Introduction: There is growing interest in the use of ChatGPT in the writing and reviewing of scientific articles. In line with the nature of ChatGPT, we tested its effectiveness in the scientific article review process.

Methods: We compared the findings of a systematic review of the published literature, produced by researchers in the traditional way, with a version created by ChatGPT, obtained by providing the same inputs as the original paper and a set of instructions (prompts) optimized to obtain the same type of result; we also identified the process that led to a comparable result. In order to assess the effectiveness of ChatGPT in analyzing the systematic review, we selected an existing, replicable study on the experience of health care professionals in the use of digital tools in clinical practice, from which we extracted and downloaded the related 17 publications in Pdf format. Subsequently, we uploaded these references into ChatGPT, setting specific prompts detailing the professional profile required, the context of the application, the expected outputs, and the level of creative freedom (temperature) to a minimum to limit the possibility of "hallucinations". After verifying ChatGPT's understanding of the task, we performed several iterations of the prompt until we obtained a result comparable to the original review. Finally, we systematically compared the results obtained by ChatGPT with those of the reference review.

Results: The analysis showed that ChatGPT's results are comparable to human results, although 4 iterations of the prompt are required to approach the human benchmark.

Discussion: Although ChatGPT showed comparable capabilities in text review, human authors exhibited greater analytical depth in interpretation. Due to their greater creative freedom, the authors offered more details about the benefits of digital tools in the hospital setting. ChatGPT, however, enriched the analysis by including elements not contemplated initially. The final comparison revealed comparable macro-themes between the two approaches, emphasizing the need for careful human validation to ensure the full integrity and depth of the analysis.

Conclusions: Generative artificial intelligence (AI), represented by ChatGPT, showed significant potential in revolutionizing the production of scientific literature by supporting healthcare professionals. Although there are challenges that require careful evaluation, ChatGPT's results are comparable to human results.
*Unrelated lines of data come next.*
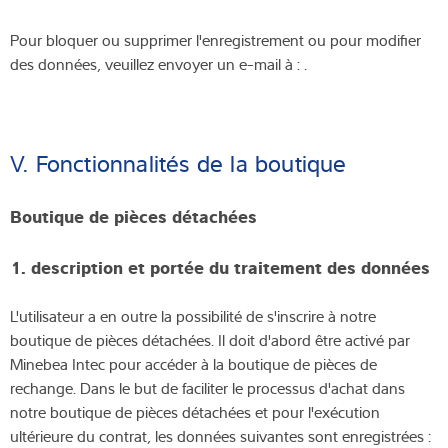
Pour bloquer ou supprimer l'enregistrement ou pour modifier
des données, veuillez envoyer un e-mail à : .
V. Fonctionnalités de la boutique
Boutique de pièces détachées
1.
description et portée du traitement des données
L'utilisateur a en outre la possibilité de s'inscrire à notre
boutique de pièces détachées. Il doit d'abord être activé par
Minebea Intec pour accéder à la boutique de pièces de
rechange. Dans le but de faciliter le processus d'achat dans
notre boutique de pièces détachées et pour l'exécution
ultérieure du contrat, les données suivantes sont enregistrées :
The key element is not so much the superiority of AI over humans but the human ability to configure and direct AI for optimal or even potentially superior human results.

查看原文本刊更多论文

[人类与 ChatGPT。是否有可能在科学系统综述分析中获得可比结果？］

导言：在科学文章的撰写和评审过程中使用 ChatGPT 的兴趣日益浓厚。根据 ChatGPT 的特性，我们测试了它在科学文章评审过程中的有效性：我们将研究人员以传统方式撰写的已发表文献的系统性综述结果与 ChatGPT 创建的版本进行了比较，ChatGPT 创建的版本提供了与原始论文相同的输入，并提供了一套经过优化的说明（提示），以获得相同类型的结果；我们还确定了导致可比结果的过程。为了评估 ChatGPT 在分析系统综述中的有效性，我们选择了一项现有的、可复制的研究，该研究涉及医护人员在临床实践中使用数字工具的经验，我们从中提取并下载了相关的 17 篇 PDF 格式的出版物。随后，我们将这些参考文献上传到 ChatGPT 中，并设置了具体的提示，详细说明了所需的专业特征、应用背景、预期产出，并将创作自由度（温度）降到最低，以限制出现 "幻觉 "的可能性。在验证了 ChatGPT 对任务的理解后，我们对提示进行了多次反复，直到获得与原始审查相当的结果。最后，我们系统地比较了 ChatGPT 与参考评论的结果：分析结果表明，ChatGPT 的结果与人类结果相当，尽管需要迭代 4 次提示才能接近人类基准：讨论：虽然 ChatGPT 在文本审阅方面表现出了相当的能力，但人类作者在解释方面表现出了更高的分析深度。由于作者有更大的创作自由，他们提供了更多关于数字工具在医院环境中的益处的细节。而 ChatGPT 则通过纳入最初未考虑到的元素，丰富了分析内容。最后的比较结果显示，两种方法的宏观主题具有可比性，这就强调了人工验证的必要性，以确保分析的完整性和深度：以 ChatGPT 为代表的生成式人工智能（AI）通过为医疗保健专业人员提供支持，在革新科学文献的制作方面展现出了巨大的潜力。尽管还存在一些需要仔细评估的挑战，但 ChatGPT 的结果与人类的结果不相上下。关键因素并不在于人工智能优于人类，而在于人类有能力配置和指导人工智能，以获得最佳甚至可能优于人类的结果。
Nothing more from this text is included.